**Prompt**
What you return must be the exact lines of the material below, from the first through the one that has "Blomstersprog - blomsters betydning", with no pictures and, please, nothing else.

>>

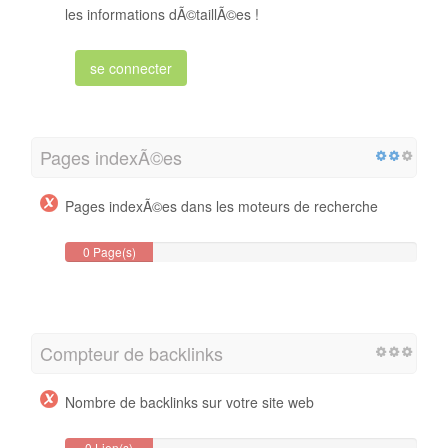
les informations dÃ©taillÃ©es !
se connecter
Pages indexÃ©es
Pages indexÃ©es dans les moteurs de recherche
0 Page(s)
Compteur de backlinks
Nombre de backlinks sur votre site web
0 Lien(s)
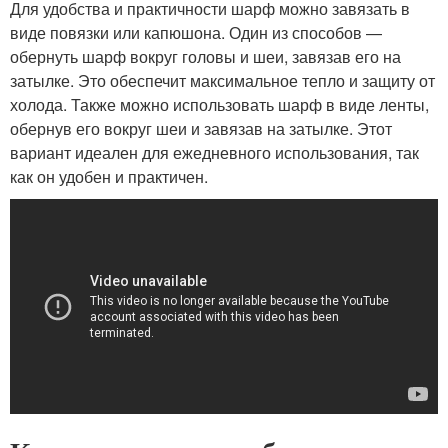
Для удобства и практичности шарф можно завязать в
виде повязки или капюшона. Один из способов —
обернуть шарф вокруг головы и шеи, завязав его на
затылке. Это обеспечит максимальное тепло и защиту от
холода. Также можно использовать шарф в виде ленты,
обернув его вокруг шеи и завязав на затылке. Этот
вариант идеален для ежедневного использования, так
как он удобен и практичен.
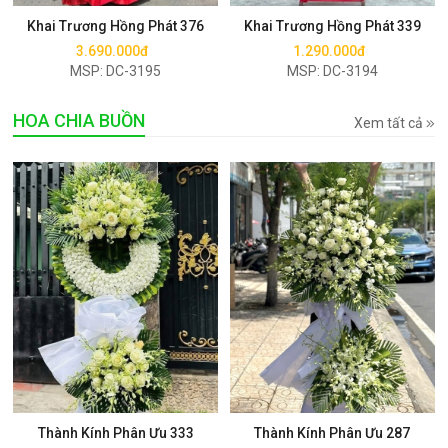
Khai Trương Hồng Phát 376
Khai Trương Hồng Phát 339
3.690.000đ
1.290.000đ
MSP: DC-3195
MSP: DC-3194
HOA CHIA BUỒN
Xem tất cả
Mua ngay
Mua ngay
Thành Kính Phân Ưu 333
Thành Kính Phân Ưu 287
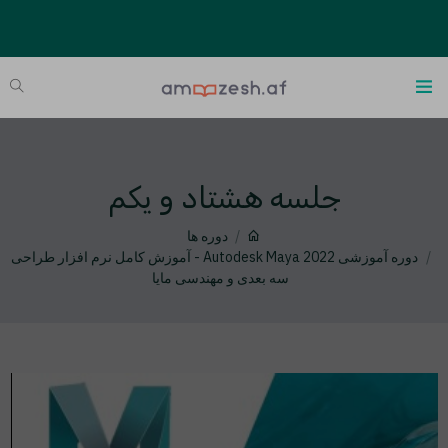
جلسه هشتاد و یکم
دوره ها
دوره آموزشی Autodesk Maya 2022 - آموزش کامل نرم افزار طراحی
سه بعدی و مهندسی مایا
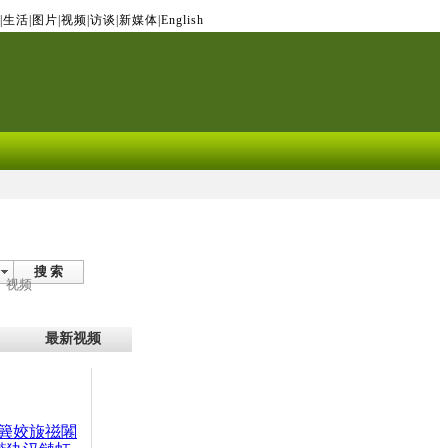
|
生活
|
图片
|
视频
|
访谈
|
新媒体
|
English
搜 索
视频
最新视频
簨姣旇禌闂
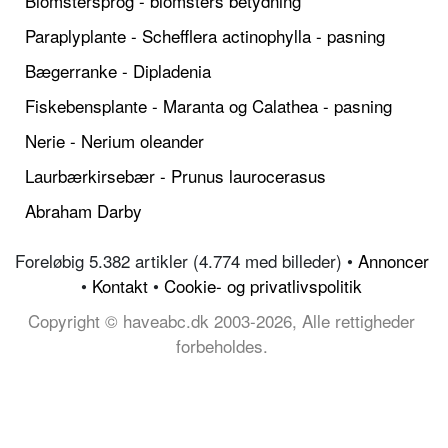
Blomstersprog - blomsters betydning
Paraplyplante - Schefflera actinophylla - pasning
Bægerranke - Dipladenia
Fiskebensplante - Maranta og Calathea - pasning
Nerie - Nerium oleander
Laurbærkirsebær - Prunus laurocerasus
Abraham Darby
Foreløbig 5.382 artikler (4.774 med billeder) •
Annoncer
•
Kontakt
•
Cookie- og privatlivspolitik
Copyright © haveabc.dk 2003-2026, Alle rettigheder
forbeholdes.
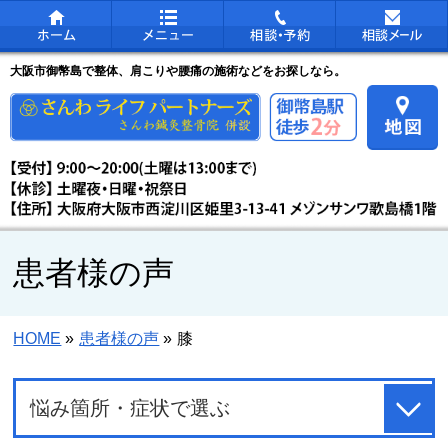
大阪市御幣島で整体、肩こりや腰痛の施術などをお探しなら。
患者様の声
HOME
»
患者様の声
»
膝
悩み箇所・症状で選ぶ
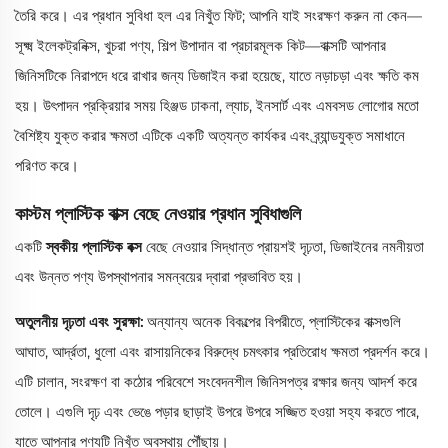
তৈরি করে। এর প্রধান সুবিধা হল এর নিখুঁত ফিট; আপনি যাই সংরক্ষণ করুন না কেন—
সূক্ষ্ম ইলেকট্রনিক্স, খুচরা পণ্য, শিল্প উপাদান বা প্রচারমূলক কিট—বাক্সটি আপনার
জিনিসটিকে নিরাপদে ধরে রাখার জন্য ডিজাইন করা হয়েছে, যাতে নড়াচড়া এবং ক্ষতি কম
হয়। উৎপাদন প্রক্রিয়ার সময় হিঞ্জড ঢাকনা, ল্যাচ, ইনসার্ট এবং এমবসড লোগোর মতো
বৈশিষ্ট্য যুক্ত করার ক্ষমতা এটিকে একটি অত্যন্ত কার্যকর এবং ব্র্যান্ডযুক্ত সমাধানে
পরিণত করে।
কাস্টম প্লাস্টিক বাক্স বেছে নেওয়ার প্রধান সুবিধাগুলি
একটি
স্বকীয় প্লাস্টিক বক্স
বেছে নেওয়ার সিদ্ধান্ত প্রায়শই দৃঢ়তা, ডিজাইনের নমনীয়তা
এবং উন্নত পণ্য উপস্থাপনার সমন্বয়ের দ্বারা প্রভাবিত হয়।
অতুলনীয় দৃঢ়তা এবং সুরক্ষা:
অন্যান্য অনেক বিকল্পের বিপরীতে, প্লাস্টিকের বাক্সগুলি
আঘাত, আর্দ্রতা, ধুলো এবং রাসায়নিকের বিরুদ্ধে চমৎকার প্রতিরোধ ক্ষমতা প্রদর্শন করে।
এটি চালান, সংরক্ষণ বা কঠোর পরিবেশে সংবেদনশীল জিনিসপত্র রক্ষার জন্য আদর্শ করে
তোলে। এগুলি দৃঢ় এবং ভেঙে পড়ার ছাড়াই উপরে উপরে সজ্জিত হওয়া সহ্য করতে পারে,
যাতে আপনার পণ্যটি নিখুঁত অবস্থায় পৌঁছায়।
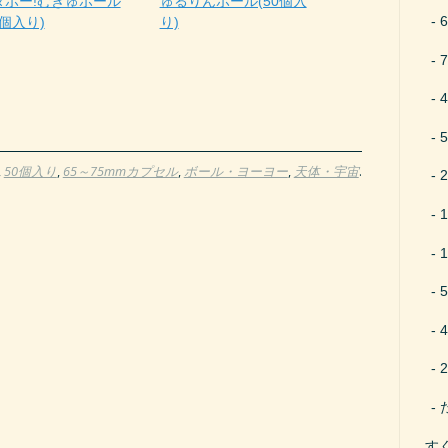
タボー!むぎゅボール
ゅるりんボール(50個入
0個入り)
り)
,
50個入り
,
65～75mmカプセル
,
ボール・ヨーヨー
,
天体・宇宙
.
す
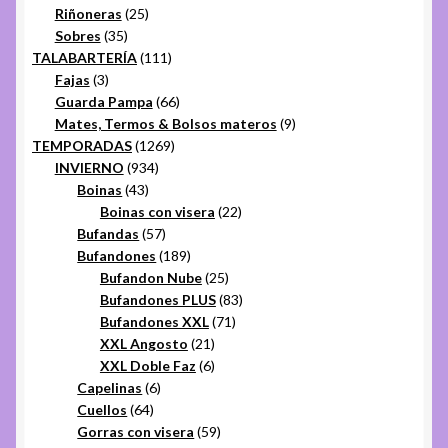
25
productos
Riñoneras
25
35
productos
Sobres
35
productos
111
TALABARTERÍA
111
3
productos
Fajas
3
productos
66
Guarda Pampa
66
productos
9
Mates, Termos & Bolsos materos
9
1269
productos
TEMPORADAS
1269
934
productos
INVIERNO
934
43
productos
Boinas
43
productos
22
Boinas con visera
22
57
productos
Bufandas
57
productos
189
Bufandones
189
productos
25
Bufandon Nube
25
productos
83
Bufandones PLUS
83
71
productos
Bufandones XXL
71
21
productos
XXL Angosto
21
productos
6
XXL Doble Faz
6
6
productos
Capelinas
6
64
productos
Cuellos
64
productos
59
Gorras con visera
59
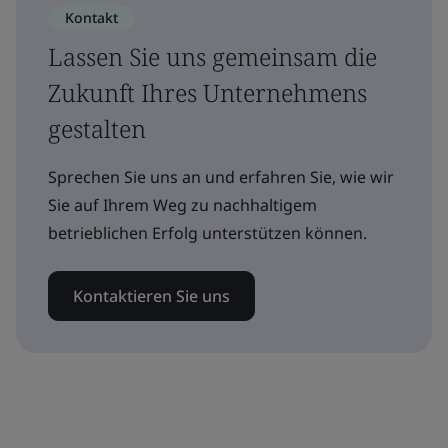
Kontakt
Lassen Sie uns gemeinsam die
Zukunft Ihres Unternehmens
gestalten
Sprechen Sie uns an und erfahren Sie, wie wir
Sie auf Ihrem Weg zu nachhaltigem
betrieblichen Erfolg unterstützen können.
Kontaktieren Sie uns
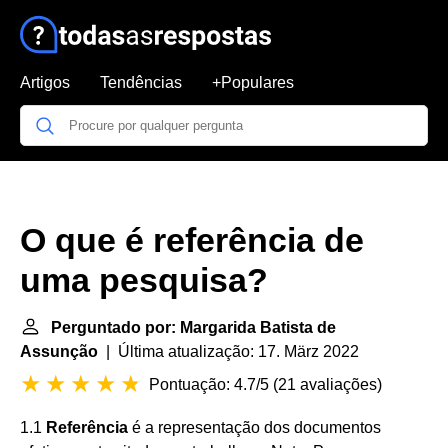
Artigos
Tendências
+Populares
O que é referência de
uma pesquisa?
Perguntado por: Margarida Batista de
Assunção
| Última atualização: 17. März 2022
Pontuação: 4.7/5
(
21 avaliações
)
1.1
Referência
é a representação dos documentos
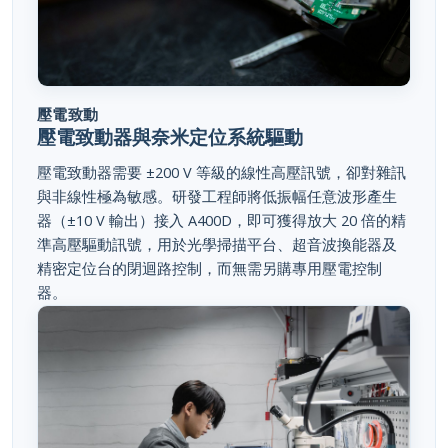
壓電致動
壓電致動器與奈米定位系統驅動
壓電致動器需要 ±200 V 等級的線性高壓訊號，卻對雜訊
與非線性極為敏感。研發工程師將低振幅任意波形產生
器（±10 V 輸出）接入 A400D，即可獲得放大 20 倍的精
準高壓驅動訊號，用於光學掃描平台、超音波換能器及
精密定位台的閉迴路控制，而無需另購專用壓電控制
器。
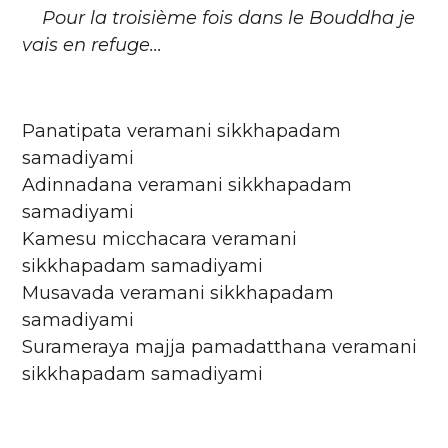
Pour la troisième fois dans le Bouddha je
vais en refuge...
Panatipata veramani sikkhapadam
samadiyami
Adinnadana veramani sikkhapadam
samadiyami
Kamesu micchacara veramani
sikkhapadam samadiyami
Musavada veramani sikkhapadam
samadiyami
Surameraya majja pamadatthana veramani
sikkhapadam samadiyami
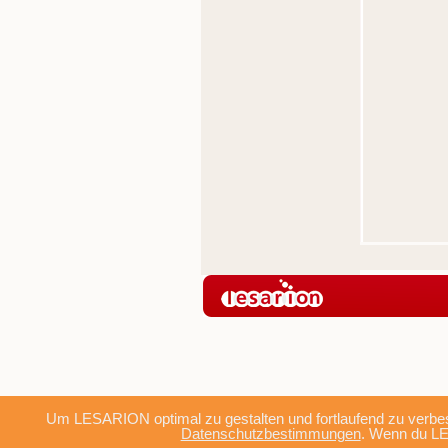
Um LESARION optimal zu gestalten und fortlaufend zu verbes
Datenschutzbestimmungen
. Wenn du LE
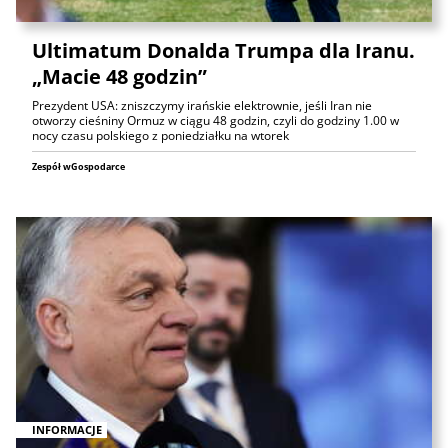
Ultimatum Donalda Trumpa dla Iranu.
„Macie 48 godzin”
Prezydent USA: zniszczymy irańskie elektrownie, jeśli Iran nie
otworzy cieśniny Ormuz w ciągu 48 godzin, czyli do godziny 1.00 w
nocy czasu polskiego z poniedziałku na wtorek
Zespół wGospodarce
INFORMACJE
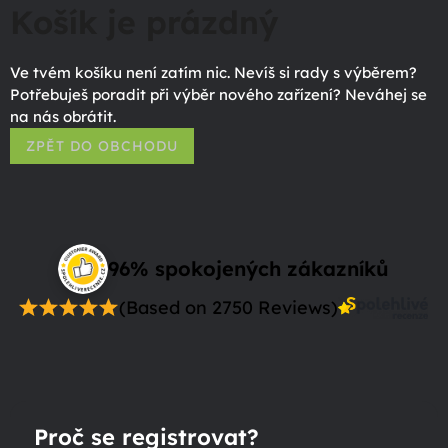
Košík je prázdný
Ve tvém košíku není zatím nic. Nevíš si rady s výběrem?
Potřebuješ poradit při výběr nového zařízení? Neváhej se
na nás obrátit.
ZPĚT DO OBCHODU
96% spokojených zákazníků
(Based on 2750 Reviews)
Proč se registrovat?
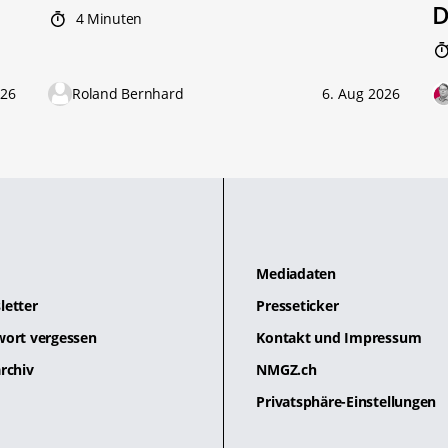
D
4 Minuten
026
Roland Bernhard
6. Aug 2026
Mediadaten
letter
Presseticker
wort vergessen
Kontakt und Impressum
rchiv
NMGZ.ch
Privatsphäre-Einstellungen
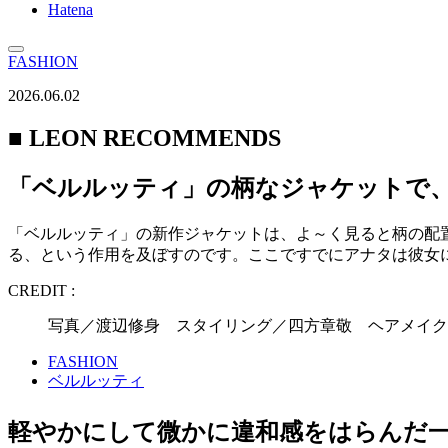
Hatena
FASHION
2026.06.02
■ LEON RECOMMENDS
「ベルルッティ」の柄なジャケットで
「ベルルッティ」の新作ジャケットは、よ～く見ると柄の配
る、という作用を及ぼすのです。ここですでにアナタは彼女
CREDIT :
写真／渡辺修身 スタイリング／四方章敬 ヘアメイク
FASHION
ベルルッティ
軽やかにして微かに違和感をはらんだ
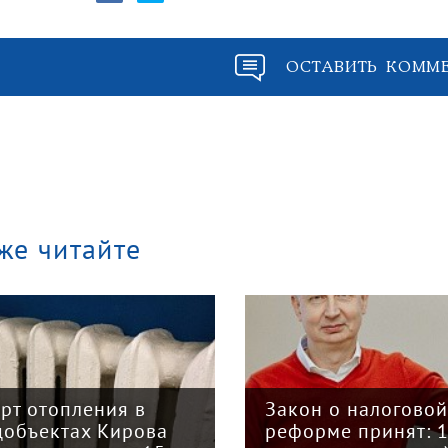
ОСТАВИТЬ КОММ
же читайте
арт отопления в
Закон о налогово
цобъектах Кирова
реформе принят: 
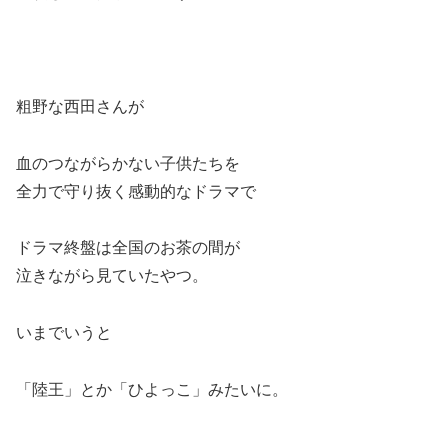
粗野な西田さんが
血のつながらかない子供たちを
全力で守り抜く感動的なドラマで
ドラマ終盤は全国のお茶の間が
泣きながら見ていたやつ。
いまでいうと
「陸王」とか「ひよっこ」みたいに。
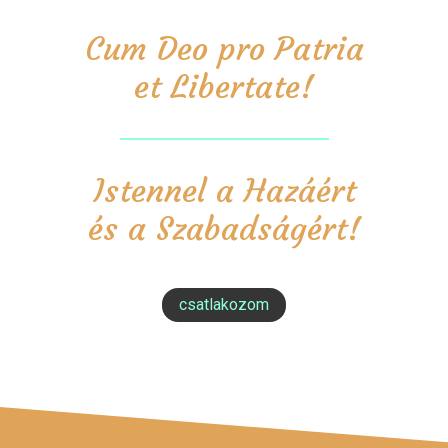
Cum Deo pro Patria
et Libertate!
Istennel a Hazáért
és a Szabadságért!
csatlakozom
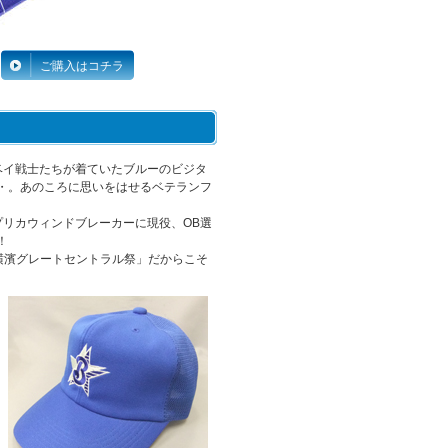
ご購入はコチラ
、ベイ戦士たちが着ていたブルーのビジタ
・。あのころに思いをはせるベテランフ
プリカウィンドブレーカーに現役、OB選
！
「横濱グレートセントラル祭」だからこそ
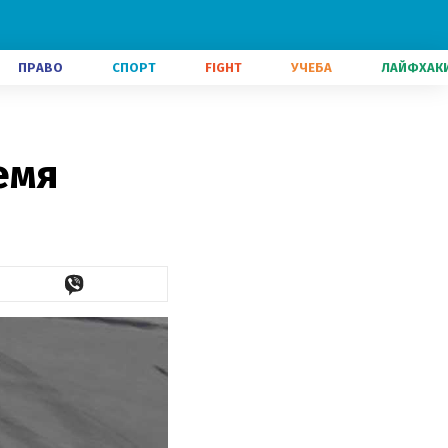
ПРАВО
СПОРТ
FIGHT
УЧЕБА
ЛАЙФХАК
емя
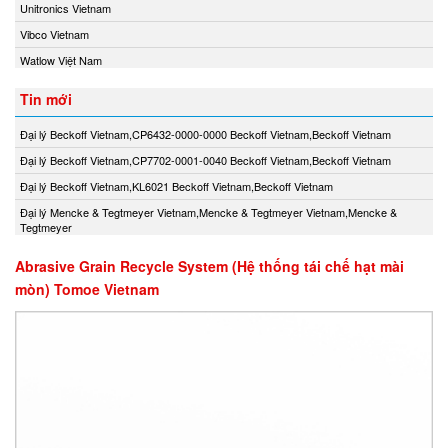
Unitronics Vietnam
Vibco Vietnam
Watlow Việt Nam
Tin mới
Đại lý Beckoff Vietnam,CP6432-0000-0000 Beckoff Vietnam,Beckoff Vietnam
Đại lý Beckoff Vietnam,CP7702-0001-0040 Beckoff Vietnam,Beckoff Vietnam
Đại lý Beckoff Vietnam,KL6021 Beckoff Vietnam,Beckoff Vietnam
Đại lý Mencke & Tegtmeyer Vietnam,Mencke & Tegtmeyer Vietnam,Mencke &
Tegtmeyer
Abrasive Grain Recycle System (Hệ thống tái chế hạt mài
mòn) Tomoe Vietnam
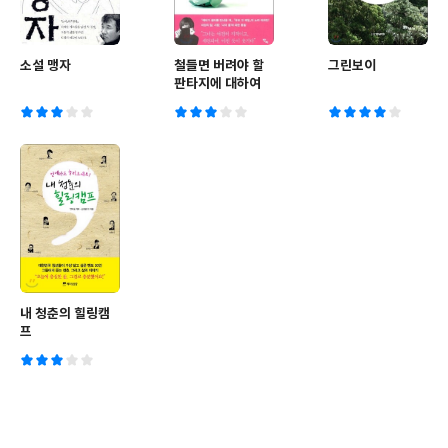
소설 맹자
철들면 버려야 할
그린보이
판타지에 대하여
내 청춘의 힐링캠
프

<<

**Completed task**
les informations dÃ©taillÃ©es !
se connecter
Pages indexÃ©es
Pages indexÃ©es dans les moteurs de recherche
0 Page(s)
Compteur de backlinks
Nombre de backlinks sur votre site web
0 Lien(s)
Для удобства и практичности шарф можно завязать в
виде повязки или капюшона. Один из способов —
обернуть шарф вокруг головы и шеи, завязав его на
затылке. Это обеспечит максимальное тепло и защиту от
холода. Также можно использовать шарф в виде ленты,
обернув его вокруг шеи и завязав на затылке. Этот
вариант идеален для ежедневного использования, так
как он удобен и практичен.
Khai Trương Hồng Phát 376
Khai Trương Hồng Phát 339
3.690.000đ
1.290.000đ
MSP: DC-3195
MSP: DC-3194
HOA CHIA BUỒN
Xem tất cả
Mua ngay
Mua ngay
Thành Kính Phân Ưu 333
Thành Kính Phân Ưu 287
جلسه هشتاد و یکم
دوره ها
دوره آموزشی Autodesk Maya 2022 - آموزش کامل نرم افزار طراحی
سه بعدی و مهندسی مایا
|
生活
|
图片
|
视频
|
访谈
|
新媒体
|
English
搜 索
视频
最新视频
簨姣旇禌闂
Blomstersprog - blomsters betydning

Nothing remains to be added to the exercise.